На сон грядущий я решил обсудить эту тему со своей женой. Машенька меня внимательно выслушала и звонко рассмеялась.
— Государь мой, Григорий Иванович, вы настолько возвысились над нами смертными, что уже перестали замечать очевидное, — после чего поцеловала меня и неожиданно щелкнула меня по носу. — Гришинька, так люди тебя воспринимают. Цени это и никогда не возносись в небо, — Машенька еще раз поцеловала меня. — А нашим сотрудникам я обязательно скажу, что бы они в нашей среде к тебе обращались исключительно Григорий Иванович.
Я улыбнулся.
— Буду вам очень признателен, Мария Леонтьевна.
Ночью мне не спалось, из головы просто не выходила жена Панкрата, сумею ли я спасти её и ребенка, товарищ Нострадамус вечером однозначно дал знак: не надейся на авось и готовься, скоро. Не давало покоя постоянно плохое самочувствие Машеньки.
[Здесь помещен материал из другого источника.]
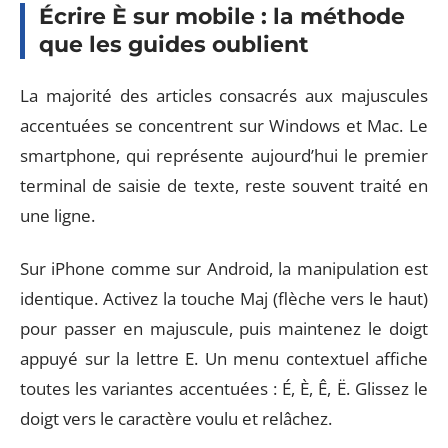
Écrire È sur mobile : la méthode
que les guides oublient
La majorité des articles consacrés aux majuscules
accentuées se concentrent sur Windows et Mac. Le
smartphone, qui représente aujourd’hui le premier
terminal de saisie de texte, reste souvent traité en
une ligne.
Sur iPhone comme sur Android, la manipulation est
identique. Activez la touche Maj (flèche vers le haut)
pour passer en majuscule, puis maintenez le doigt
appuyé sur la lettre E. Un menu contextuel affiche
toutes les variantes accentuées : É, È, Ê, Ë. Glissez le
doigt vers le caractère voulu et relâchez.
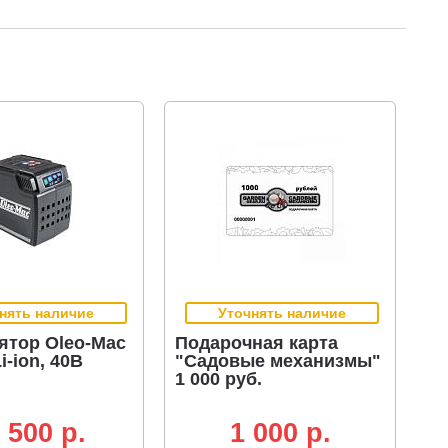
нять наличие
Уточнять наличие
ятор Oleo-Mac
Подарочная карта
Li-ion, 40В
"Садовые механизмы"
1 000 руб.
 500 p.
1 000 p.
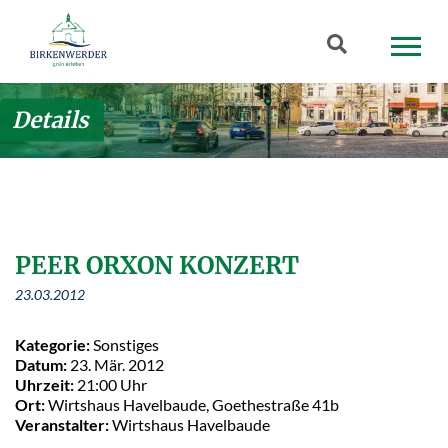
Zum Hauptinhalt springen
Suchbegriff
Details
PEER ORXON KONZERT
23.03.2012
Kategorie:
Sonstiges
Datum:
23. Mär. 2012
Uhrzeit:
21:00 Uhr
Ort:
Wirtshaus Havelbaude, Goethestraße 41b
Veranstalter:
Wirtshaus Havelbaude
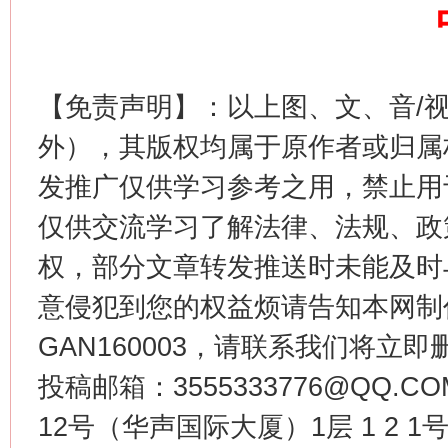
【免责声明】：以上图、文、音/
外），其版权均属于原作者或归属
发推广仅供学习参考之用，禁止用
今
在谋一域中谋全局
仅供交流学习了解法律、法规、政
权，部分文章转发推送时未能及时
意侵犯到您的权益烦请告知本网制作采编
GAN160003，请联系我们将立即删
投稿邮箱：3555333776@QQ
12号（华声国际大厦）1层 1 2
习近平的博鳌关键词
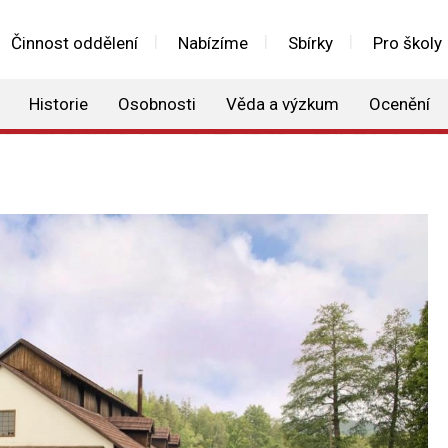
Činnost oddělení
Nabízíme
Sbírky
Pro školy
Historie
Osobnosti
Věda a výzkum
Ocenění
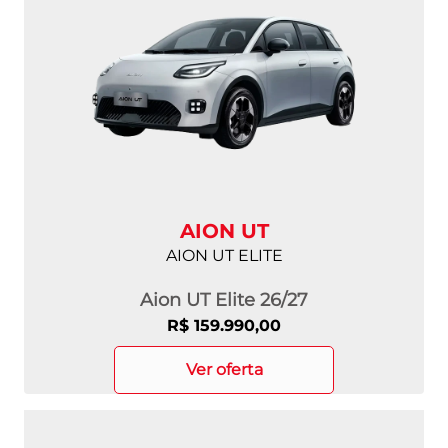
AION UT
AION UT ELITE
Aion UT Elite 26/27
R$ 159.990,00
ver oferta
Где Лонгин? Как там наши разведчики, ушедшие на север? Все может статься, может уже вздернули их на дыбе и из живых жилы рвут. Я не питал иллюзий, что благородное происхождение Казимира может кого-либо остановить.
Глава 18
Мартовские дни полубезделья благоприятно отразились на моем здоровье и за пару дней до намеченного мною времени «Ч», то есть первого апреля, я чувствовал себя великолепно и был полон сил. И вовремя, в середине дня тридцатого марта из Урянхая вернулся Лонгин.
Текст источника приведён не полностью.